Data records »
↓

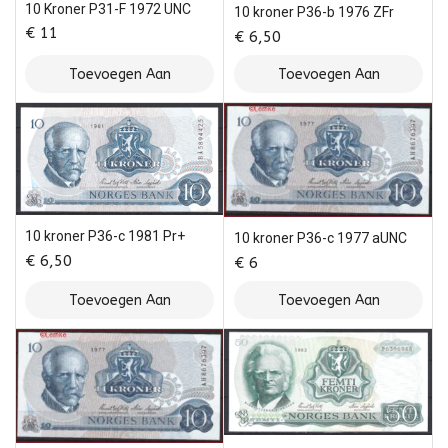
10 Kroner P31-F 1972 UNC
10 kroner P36-b 1976 ZFr
€
11
€
6,50
Toevoegen Aan
Toevoegen Aan
Winkelwagen
Winkelwagen
10 kroner P36-c 1981 Pr+
10 kroner P36-c 1977 aUNC
€
6,50
€
6
Toevoegen Aan
Toevoegen Aan
Winkelwagen
Winkelwagen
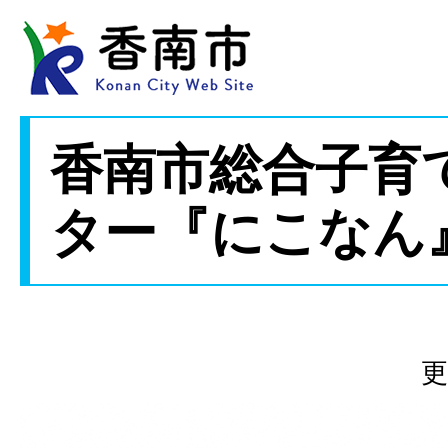
香南市総合子育
ター『にこなん
更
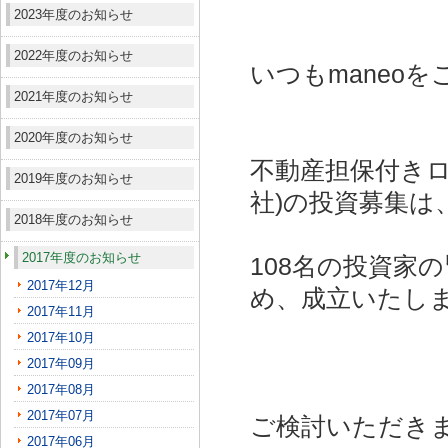
2023年度のお知らせ
2022年度のお知らせ
いつもmaneo
2021年度のお知らせ
2020年度のお知らせ
不動産担保付きロ
2019年度のお知らせ
社)
の投資募集は
2018年度のお知らせ
2017年度のお知らせ
108名の投資家
2017年12月
め、成立いたし
2017年11月
2017年10月
2017年09月
2017年08月
2017年07月
ご検討いただき
2017年06月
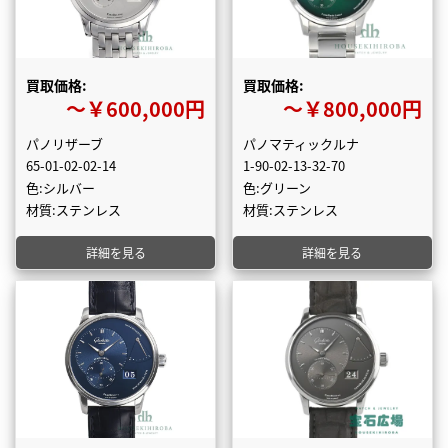
買取価格:
買取価格:
〜￥600,000円
〜￥800,000円
パノリザーブ
パノマティックルナ
65-01-02-02-14
1-90-02-13-32-70
色:シルバー
色:グリーン
材質:ステンレス
材質:ステンレス
詳細を見る
詳細を見る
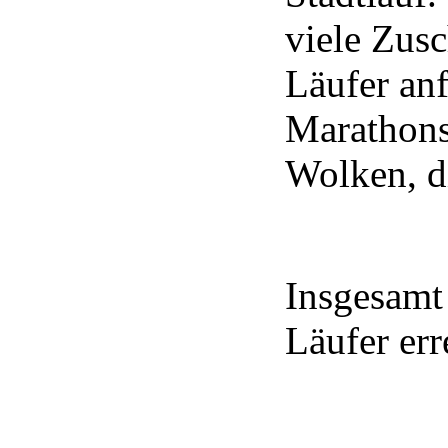
viele Zusc
Läufer an
Marathons
Wolken, di
Insgesamt
Läufer err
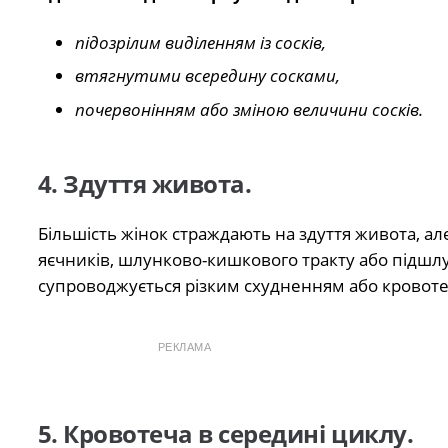
підозрілим виділенням із сосків,
втягнутими всередину сосками,
почервонінням або зміною величини сосків.
4. Здуття живота.
Більшість жінок страждають на здуття живота, ал
яєчників, шлунково-кишкового тракту або підшлу
супроводжується різким схудненням або кровот
РЕКЛАМА
5. Кровотеча в середині циклу.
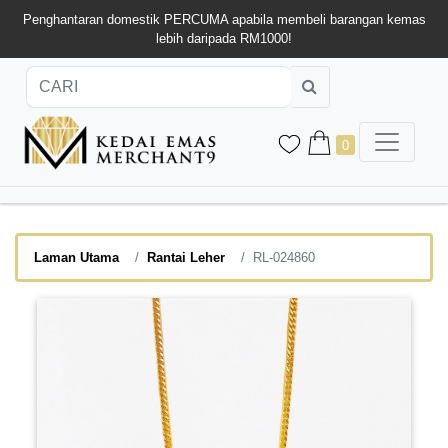
Penghantaran domestik PERCUMA apabila membeli barangan kemas
lebih daripada RM1000!
0
Laman Utama
Rantai Leher
RL-024860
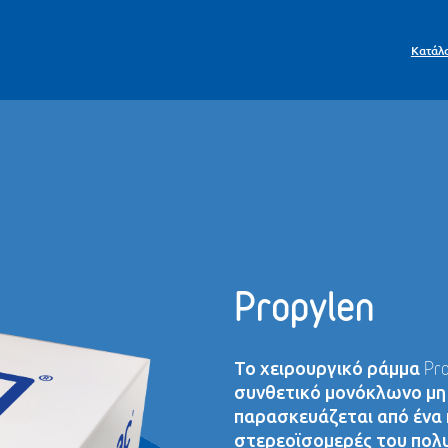
Κατάλ
Propylen
Το χειρουργικό ράμμα Pro
συνθετικό μονόκλωνο μη
παρασκευάζεται από ένα
στερεοϊσομερές του πολυ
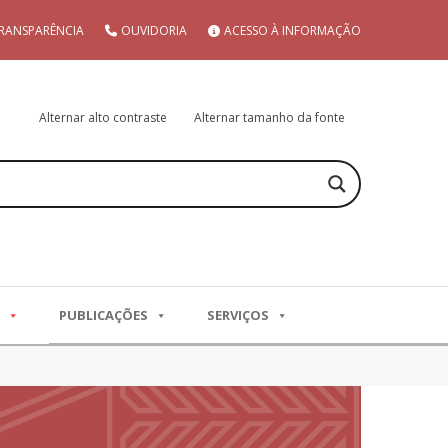
RANSPARÊNCIA
OUVIDORIA
ACESSO À INFORMAÇÃO
Alternar alto contraste
Alternar tamanho da fonte
PUBLICAÇÕES
SERVIÇOS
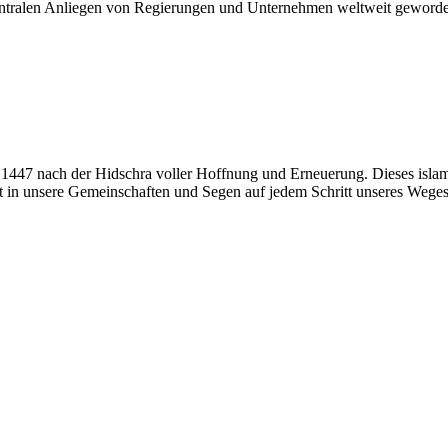
ralen Anliegen von Regierungen und Unternehmen weltweit geworden.
1447 nach der Hidschra voller Hoffnung und Erneuerung. Dieses islam
it in unsere Gemeinschaften und Segen auf jedem Schritt unseres Wege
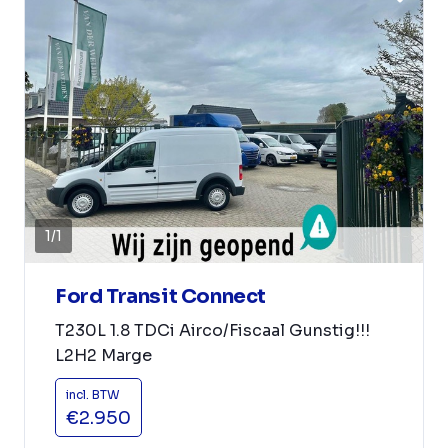
1
/
1
Ford Transit Connect
T230L 1.8 TDCi Airco/Fiscaal Gunstig!!!
L2H2 Marge
incl. BTW
€2.950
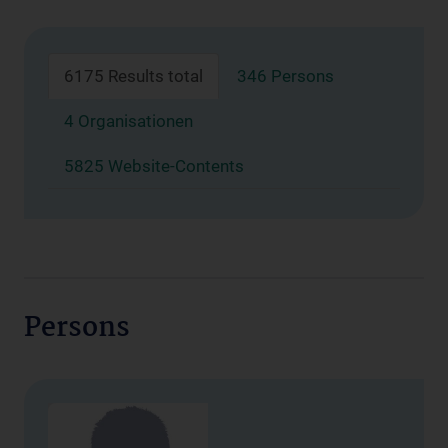
6175 Results total
346 Persons
4 Organisationen
5825 Website-Contents
Persons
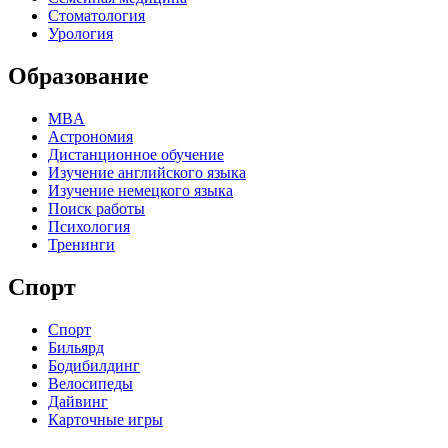
Стоматология
Урология
Образование
MBA
Астрономия
Дистанционное обучение
Изучение английского языка
Изучение немецкого языка
Поиск работы
Психология
Тренинги
Спорт
Спорт
Бильярд
Бодибилдинг
Велосипеды
Дайвинг
Карточные игры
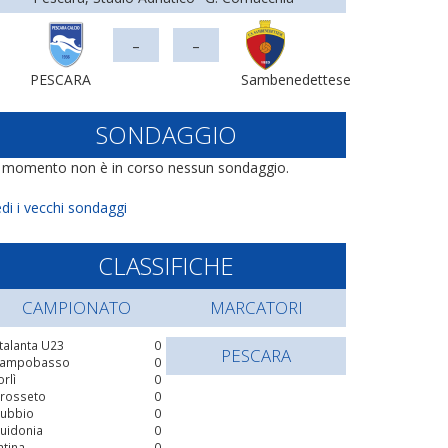
-
-
PESCARA
Sambenedettese
SONDAGGIO
l momento non è in corso nessun sondaggio.
di i vecchi sondaggi
CLASSIFICHE
CAMPIONATO
MARCATORI
talanta U23
0
PESCARA
ampobasso
0
orlì
0
rosseto
0
ubbio
0
uidonia
0
atina
0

↑

Activity »
In your copy of the listing above, every line must match exactly and no picture may appear.

Solved problem »
10 Kroner P31-F 1972 UNC
10 kroner P36-b 1976 ZFr
€
11
€
6,50
Toevoegen Aan
Toevoegen Aan
Winkelwagen
Winkelwagen
10 kroner P36-c 1981 Pr+
10 kroner P36-c 1977 aUNC
€
6,50
€
6
Toevoegen Aan
Toevoegen Aan
Winkelwagen
Winkelwagen
香南市総合子育
ター『にこなん
更
2023年度のお知らせ
2022年度のお知らせ
いつもmaneo
2021年度のお知らせ
2020年度のお知らせ
不動産担保付きロ
2019年度のお知らせ
社)
の投資募集は
2018年度のお知らせ
2017年度のお知らせ
108名の投資家
2017年12月
め、成立いたし
2017年11月
2017年10月
2017年09月
2017年08月
2017年07月
ご検討いただき
2017年06月
買取価格:
買取価格:
〜￥600,000円
〜￥800,000円
パノリザーブ
パノマティックルナ
65-01-02-02-14
1-90-02-13-32-70
色:シルバー
色:グリーン
材質:ステンレス
材質:ステンレス
詳細を見る
詳細を見る
viele Zusc
Läufer an
Marathons
Wolken, di
Insgesamt
Läufer err
підозрілим виділенням із сосків,
втягнутими всередину сосками,
почервонінням або зміною величини сосків.
4. Здуття живота.
Більшість жінок страждають на здуття живота, ал
яєчників, шлунково-кишкового тракту або підшлу
супроводжується різким схудненням або кровот
РЕКЛАМА
5. Кровотеча в середині циклу.
Penghantaran domestik PERCUMA apabila membeli barangan kemas
lebih daripada RM1000!
0
Laman Utama
Rantai Leher
RL-024860
Κατάλ
Propylen
Το χειρουργικό ράμμα Pro
συνθετικό μονόκλωνο μη
παρασκευάζεται από ένα
στερεοϊσομερές του πολυ
RANSPARÊNCIA
OUVIDORIA
ACESSO À INFORMAÇÃO
Alternar alto contraste
Alternar tamanho da fonte
PUBLICAÇÕES
SERVIÇOS
ralen Anliegen von Regierungen und Unternehmen weltweit geworden.
1447 nach der Hidschra voller Hoffnung und Erneuerung. Dieses islam
it in unsere Gemeinschaften und Segen auf jedem Schritt unseres Wege
1
/
1
Ford Transit Connect
T230L 1.8 TDCi Airco/Fiscaal Gunstig!!!
L2H2 Marge
incl. BTW
€2.950
6175 Results total
346 Persons
4 Organisationen
5825 Website-Contents
Persons
Стоматология
Урология
Образование
MBA
Астрономия
Дистанционное обучение
Изучение английского языка
Изучение немецкого языка
Поиск работы
Психология
Тренинги
Спорт
Спорт
Бильярд
Бодибилдинг
Велосипеды
Дайвинг
Карточные игры
-
-
PESCARA
Sambenedettese
SONDAGGIO
l momento non è in corso nessun sondaggio.
di i vecchi sondaggi
CLASSIFICHE
CAMPIONATO
MARCATORI
talanta U23
0
PESCARA
ampobasso
0
orlì
0
rosseto
0
ubbio
0
uidonia
0
atina
0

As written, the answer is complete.